Pineapple Upside Down Cake is the perfect easy dessert. Homemade vanilla sponge cake is soft and tender, topped with juicy caramelized pineapple slices.
Open a can of pineapple rings, reserve 1/3 cup of the juice and discard the rest. Pat dry the pineapple rings with paper towels. Set aside.
Add the melted butter to the bottom of a 9-inch square or round baking pan. Grease the sides of the pan as well.
Sprinkle the bottom of the pan with brown sugar and arrange pineapple rings over the brown sugar and butter mixture.
Place a cherry in the center of each pineapple ring and distribute the remaining cherries equally in the pan. Set aside.
Vanilla Cake:
In a medium bowl combine all dry ingredients.
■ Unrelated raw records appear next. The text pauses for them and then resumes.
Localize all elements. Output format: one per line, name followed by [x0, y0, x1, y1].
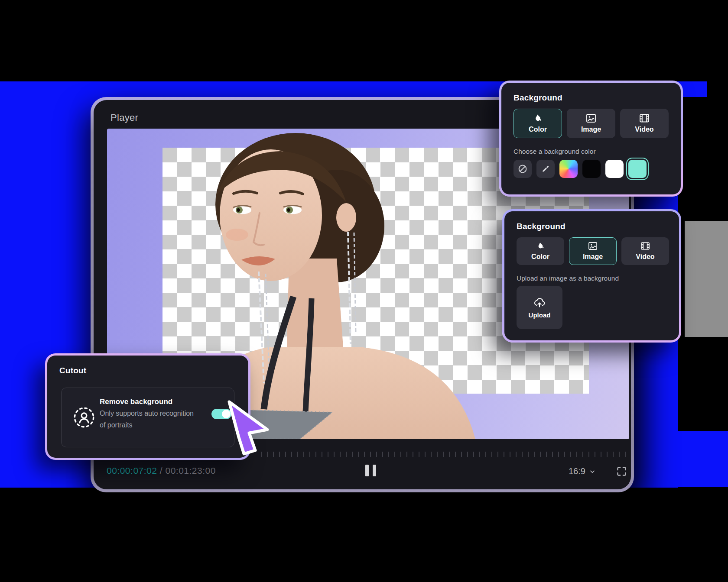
page-background-right: [672, 431, 728, 487]
custom-color-swatch[interactable]: [559, 160, 578, 178]
timeline-ruler[interactable]: [261, 452, 630, 457]
fullscreen-button[interactable]: [616, 466, 627, 477]
aspect-ratio-dropdown[interactable]: 16:9: [569, 466, 596, 476]
timecode-total: 00:01:23:00: [165, 466, 215, 475]
film-icon: [639, 113, 650, 123]
background-image-panel: Background Color Image Video Upload an i…: [502, 209, 681, 343]
cutout-panel-title: Cutout: [59, 366, 86, 375]
image-icon: [588, 242, 598, 250]
white-swatch[interactable]: [605, 160, 624, 178]
timecode-current: 00:00:07:02: [107, 466, 157, 475]
background-type-tabs: Color Image Video: [517, 237, 669, 265]
paint-bucket-icon: [536, 242, 545, 250]
color-swatch-row: [514, 160, 647, 178]
tab-image[interactable]: Image: [567, 109, 615, 138]
cloud-upload-icon: [533, 297, 546, 308]
chevron-down-icon: [589, 468, 596, 475]
remove-background-card: Remove background Only supports auto rec…: [61, 388, 234, 447]
eyedropper-swatch[interactable]: [536, 160, 555, 178]
background-color-panel: Background Color Image Video Choose a ba…: [499, 81, 683, 197]
remove-background-title: Remove background: [100, 398, 172, 406]
tab-color[interactable]: Color: [514, 109, 562, 138]
pause-icon: [373, 465, 376, 476]
film-icon: [640, 242, 650, 250]
toggle-knob: [222, 410, 231, 418]
background-panel-title: Background: [514, 93, 562, 103]
remove-background-desc: of portraits: [100, 421, 133, 429]
aspect-ratio-value: 16:9: [569, 466, 585, 476]
no-color-swatch[interactable]: [514, 160, 532, 178]
mint-swatch-selected[interactable]: [628, 160, 647, 178]
paint-bucket-icon: [533, 113, 543, 123]
pause-icon: [365, 465, 369, 476]
side-gray-strip: [685, 221, 728, 337]
cutout-panel: Cutout Remove background Only supports a…: [45, 353, 250, 460]
remove-background-desc: Only supports auto recognition: [100, 410, 194, 417]
image-icon: [586, 113, 596, 123]
background-panel-title: Background: [517, 222, 566, 231]
remove-background-toggle[interactable]: [211, 409, 231, 419]
upload-label: Upload: [529, 311, 551, 319]
upload-image-label: Upload an image as a background: [517, 275, 619, 282]
upload-button[interactable]: Upload: [517, 286, 562, 329]
tab-color[interactable]: Color: [517, 237, 564, 265]
eyedropper-icon: [541, 164, 550, 174]
prohibition-icon: [517, 164, 528, 174]
tab-video[interactable]: Video: [620, 109, 669, 138]
pause-button[interactable]: [365, 465, 378, 477]
person-dotted-circle-icon: [73, 406, 95, 429]
timecode-separator: /: [157, 466, 165, 475]
background-type-tabs: Color Image Video: [514, 109, 669, 138]
timecode-display: 00:00:07:02 / 00:01:23:00: [107, 466, 216, 476]
player-title: Player: [110, 112, 138, 123]
tab-video[interactable]: Video: [621, 237, 669, 265]
choose-color-label: Choose a background color: [514, 148, 596, 155]
tab-image[interactable]: Image: [569, 237, 617, 265]
black-swatch[interactable]: [582, 160, 601, 178]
Using a hand mixer or stand mixer, beat butter and sugar until light and creamy in a separate bowl.
Add the eggs one at a time and beat to combine. Add vanilla extract, coconut extract and pineapple juice. Beat to combine.
Add half of the flour mixture and beat on medium-low speed just until combined.
Add the milk and beat to combine, use a rubber spatula to scrape the sides and bottom of the bowl.
Add the remaining flour mixture and beat on medium-low speed just until combined. Use a rubber spatula to scrape the sides and bottom of the bowl.
Pour batter on top of the pineapple and cherries. Level the top.
Bake in the preheated oven for about 45 minutes, or until a toothpick inserted in the center of the cake comes out clean or with just some moist crumbs attached, but NOT raw batter. Tent with foil if browning too quickly, then continue to bake until done.
Remove cake from the oven and place it on a cooling rack. Cool for 15-20 minutes, before inverting the cake onto a serving platter. It is important to cool the cake a bit before inverting, otherwise it may break.
After inverting the cake, let it cool for another 15 minutes before slicing. Serve warm or at room temperature.